Monday, April 3, 2023

WHO’S BEING IGNORED AS STATE MULLS SLAVERY REPARATIONS

 

CALIFORNIA FOCUS
FOR RELEASE: FRIDAY, APRIL 21, 2023, OR THEREAFTER

BY THOMAS D. ELIAS

        “WHO’S BEING IGNORED AS STATE MULLS SLAVERY REPARATIONS”

 

        The amounts of money now bandied about as some Californians debate whether the state should pay reparations to descendants of slaves with African forbears dwarf anything this state or any of its localities has ever considered.

 

        The state-appointed Reparations Task Force, yet to take a formal position on this, was urged by many Black activists to recommend giving $360,000 each to about 1.8 million Black Californians whose ancestors were enslaved, even though there was no legal African-derived slavery in California after statehood began in 1850.

 

        Some task force members resist such huge cash payouts, preferring other forms of reparations in fields like education and employment, especially since the state faces a deficit of more than $20 billion as its budget-approval deadlines approach.

 

        Almost simultaneously, San Francisco supervisors unanimously expressed support for a draft plan by a city-appointed committee calling for $5 million cash payments to all local descendants of slaves, plus guaranteed annual stipends of $97,000 for 250 years. No one has any idea how the cash-strapped city, down a reported 100,000-plus residents since the start of the coronavirus pandemic, could pay for all this.

 

        But the proposed largesse for persons with enslaved ancestors may be misdirected, suggests an about-to-be-published, eye-opening book by a University of Delaware historian, who says that while California had no legal Black slaves after statehood, it condoned plenty of other slavery.

 

        The coming book, California: A Slave State,” by Jean Pfaelzer (Yale University Press, probable price $35), claims that while California never had many African-descended slaves, it has had many others, including an unknown number of human-trafficked women held as sex slaves today.

 

        Writes Pfaelzer, “The story of California is a history of 250 years of uninterrupted human bondage.
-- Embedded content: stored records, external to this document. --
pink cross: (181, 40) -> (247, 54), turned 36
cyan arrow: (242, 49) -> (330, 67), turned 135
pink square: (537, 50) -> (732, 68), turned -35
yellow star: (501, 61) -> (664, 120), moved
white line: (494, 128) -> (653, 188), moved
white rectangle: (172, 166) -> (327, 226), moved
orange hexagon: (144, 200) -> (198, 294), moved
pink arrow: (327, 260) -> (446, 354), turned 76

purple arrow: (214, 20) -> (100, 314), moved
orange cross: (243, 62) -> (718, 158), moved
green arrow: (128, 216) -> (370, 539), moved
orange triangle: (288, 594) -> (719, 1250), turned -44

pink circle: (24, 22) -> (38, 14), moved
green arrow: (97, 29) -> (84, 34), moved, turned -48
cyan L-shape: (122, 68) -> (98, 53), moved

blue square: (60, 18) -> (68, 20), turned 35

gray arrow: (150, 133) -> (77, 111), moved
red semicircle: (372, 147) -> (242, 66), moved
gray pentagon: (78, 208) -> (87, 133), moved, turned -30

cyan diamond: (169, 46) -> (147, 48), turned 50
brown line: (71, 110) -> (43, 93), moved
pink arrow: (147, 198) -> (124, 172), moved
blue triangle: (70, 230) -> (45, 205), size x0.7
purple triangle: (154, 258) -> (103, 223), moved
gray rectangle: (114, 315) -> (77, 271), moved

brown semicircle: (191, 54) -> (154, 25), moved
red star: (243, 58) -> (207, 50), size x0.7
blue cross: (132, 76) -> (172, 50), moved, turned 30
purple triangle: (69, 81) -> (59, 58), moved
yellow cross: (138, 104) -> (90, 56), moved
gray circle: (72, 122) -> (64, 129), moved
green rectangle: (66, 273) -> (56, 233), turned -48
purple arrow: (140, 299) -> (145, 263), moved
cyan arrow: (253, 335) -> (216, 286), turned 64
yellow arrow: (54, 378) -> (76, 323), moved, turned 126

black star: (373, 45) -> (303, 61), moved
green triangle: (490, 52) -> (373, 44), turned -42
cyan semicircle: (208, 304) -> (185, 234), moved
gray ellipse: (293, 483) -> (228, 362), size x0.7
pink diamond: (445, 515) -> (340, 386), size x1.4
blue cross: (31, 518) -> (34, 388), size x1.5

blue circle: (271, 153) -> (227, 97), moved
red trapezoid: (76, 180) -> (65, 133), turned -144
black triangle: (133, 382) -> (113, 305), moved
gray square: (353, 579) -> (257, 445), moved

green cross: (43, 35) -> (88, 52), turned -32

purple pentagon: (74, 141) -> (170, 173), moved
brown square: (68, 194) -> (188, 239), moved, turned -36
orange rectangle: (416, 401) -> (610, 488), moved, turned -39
California thrived because it welcomed, honed and legalized ways for humans to own humans…”

 

        Pfaelzer writes that at the same time slave ships crisscrossed the Atlantic Ocean, bringing human chattel to the future United States and many Caribbean islands, Spanish priests who established the historic string of missions along the California coast were enslaving nearby Native Americans.

 

        “Under four empires – Spain, Russia, Mexico and finally the United States,” she says, “(California) grew as a slave state.”

 

        She begins with the history of U.S. Army depredations against indigenous tribes, especially in Northern California, where troops made weekly forays to Indian settlements throughout the 1850s, driving their residents at gunpoint to strongpoints like Ft. Seward, near the present-day Humboldt Redwoods State Park in Humboldt County, where adult males were slaughtered and their bodies burned, while women and children were sold off or indentured.

 

        She relates that almost any California Indian could be captured and enslaved unless they could prove they were gainfully employed – and very few could. She adds that many families were deliberately separated, a practice also inflicted on African-descended slaves in the old South.

 

        Pfaelzer also describes how Chinese laborers brought to California by 19th Century railroad barons were enslaved in a variety of ways.

 

        She describes Chinese women caged and violated for decades in San Francisco brothels, and Southern whites bringing Black slaves to California during the Gold Rush.

 

        Her book should raise new questions for reparations commissions, state and local. Perhaps the commissions should not focus solely on or be composed almost exclusively of Blacks and perhaps they ought to consider the diverse forms of slavery practiced here, rather than concentrating exclusively on the plantation-centered slavery of the old South.

 

        There’s also the question of whether the virtual decimation of Native American tribes by things like warfare and smallpox left so few alive that the take from casinos run by those who have survived obviates the need for any reparations.

 

        But this would leave out enslaved Chinese, modern trafficked humans from eastern Europe and Asia and others who contributed unwillingly to California’s rise to its current status among the world’s top five economies.

 

        All of which means slavery reparations commissions operating today are incomplete in their very composition, which will inevitably make any plans they offer one-sided and favoring descendants of one type of slavery over others that were comparably cruel and debilitating.

 

        That ought to cause everyone involved to take a deep breath before adopting expensive but unfair and incomplete plans.

 

    -30-

    Email Thomas Elias at tdelias@aol.com. His book, "The Burzynski Breakthrough: The Most Promising Cancer Treatment and the Government’s Campaign to Squelch It," is now available in a soft cover fourth edition. For more Elias columns, visit www.californiafocus.net.

Monday, April 6, 2020

CENSUS COULD HELP STATE IN SLOW-GROWTH ERA


CALIFORNIA FOCUS
FOR RELEASE: TUESDAY, APRIL 21, 2020, OR THEREAFTER


BY THOMAS D. ELIAS
   “CENSUS COULD HELP STATE IN SLOW-GROWTH ERA”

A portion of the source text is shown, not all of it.